Find all lines below containing the string "Haftung" and return them.

_ _ _

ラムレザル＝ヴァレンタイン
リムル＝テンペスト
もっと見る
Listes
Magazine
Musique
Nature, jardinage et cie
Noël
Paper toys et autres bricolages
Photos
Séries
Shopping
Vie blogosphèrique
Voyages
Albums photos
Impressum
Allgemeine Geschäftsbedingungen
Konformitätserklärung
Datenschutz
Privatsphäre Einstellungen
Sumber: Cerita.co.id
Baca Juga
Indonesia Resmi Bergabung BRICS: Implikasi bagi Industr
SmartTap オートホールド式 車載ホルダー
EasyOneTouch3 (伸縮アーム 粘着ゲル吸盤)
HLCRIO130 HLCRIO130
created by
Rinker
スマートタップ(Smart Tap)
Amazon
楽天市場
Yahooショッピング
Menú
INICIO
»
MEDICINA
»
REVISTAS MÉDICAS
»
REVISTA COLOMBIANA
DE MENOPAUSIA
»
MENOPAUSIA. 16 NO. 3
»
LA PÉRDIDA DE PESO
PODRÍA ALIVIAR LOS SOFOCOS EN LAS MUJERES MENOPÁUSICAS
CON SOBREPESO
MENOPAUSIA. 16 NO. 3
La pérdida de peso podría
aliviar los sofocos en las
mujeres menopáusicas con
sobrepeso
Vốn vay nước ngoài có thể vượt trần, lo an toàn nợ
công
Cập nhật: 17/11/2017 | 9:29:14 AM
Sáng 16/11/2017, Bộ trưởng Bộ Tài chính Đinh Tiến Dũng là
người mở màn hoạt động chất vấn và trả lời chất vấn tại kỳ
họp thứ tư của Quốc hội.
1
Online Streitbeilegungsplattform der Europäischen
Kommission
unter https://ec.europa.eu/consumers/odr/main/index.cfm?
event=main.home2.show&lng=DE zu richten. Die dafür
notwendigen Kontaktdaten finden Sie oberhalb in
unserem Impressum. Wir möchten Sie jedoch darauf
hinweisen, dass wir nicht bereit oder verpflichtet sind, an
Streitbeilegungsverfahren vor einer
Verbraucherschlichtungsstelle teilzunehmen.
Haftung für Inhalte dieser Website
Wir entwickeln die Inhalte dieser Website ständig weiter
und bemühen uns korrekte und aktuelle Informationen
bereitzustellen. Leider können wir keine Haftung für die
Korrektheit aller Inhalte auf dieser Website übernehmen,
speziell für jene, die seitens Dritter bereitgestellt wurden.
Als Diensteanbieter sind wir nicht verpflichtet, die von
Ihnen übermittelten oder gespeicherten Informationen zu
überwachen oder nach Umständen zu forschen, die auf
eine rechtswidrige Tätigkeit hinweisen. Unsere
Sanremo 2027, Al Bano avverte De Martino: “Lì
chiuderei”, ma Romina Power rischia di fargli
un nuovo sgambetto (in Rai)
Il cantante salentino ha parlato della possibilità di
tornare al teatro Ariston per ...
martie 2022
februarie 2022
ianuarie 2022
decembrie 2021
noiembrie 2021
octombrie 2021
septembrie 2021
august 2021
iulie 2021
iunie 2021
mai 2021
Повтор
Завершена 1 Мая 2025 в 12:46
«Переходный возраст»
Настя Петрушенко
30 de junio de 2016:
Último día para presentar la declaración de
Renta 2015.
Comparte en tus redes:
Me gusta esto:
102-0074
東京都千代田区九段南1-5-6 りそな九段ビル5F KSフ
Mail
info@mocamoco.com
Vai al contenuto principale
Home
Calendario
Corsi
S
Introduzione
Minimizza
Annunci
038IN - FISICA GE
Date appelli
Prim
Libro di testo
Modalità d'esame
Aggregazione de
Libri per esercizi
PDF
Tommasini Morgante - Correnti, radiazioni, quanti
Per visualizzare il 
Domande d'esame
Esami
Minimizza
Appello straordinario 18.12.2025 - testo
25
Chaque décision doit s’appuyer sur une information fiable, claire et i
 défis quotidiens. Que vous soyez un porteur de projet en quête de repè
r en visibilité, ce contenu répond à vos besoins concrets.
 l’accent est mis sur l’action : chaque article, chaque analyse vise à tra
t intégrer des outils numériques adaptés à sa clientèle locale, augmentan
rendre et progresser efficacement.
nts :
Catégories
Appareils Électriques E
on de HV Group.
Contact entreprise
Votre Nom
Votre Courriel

_ _ _

__EXPECTED ANSWER__:
Haftung für Inhalte dieser Website
bereitzustellen. Leider können wir keine Haftung für die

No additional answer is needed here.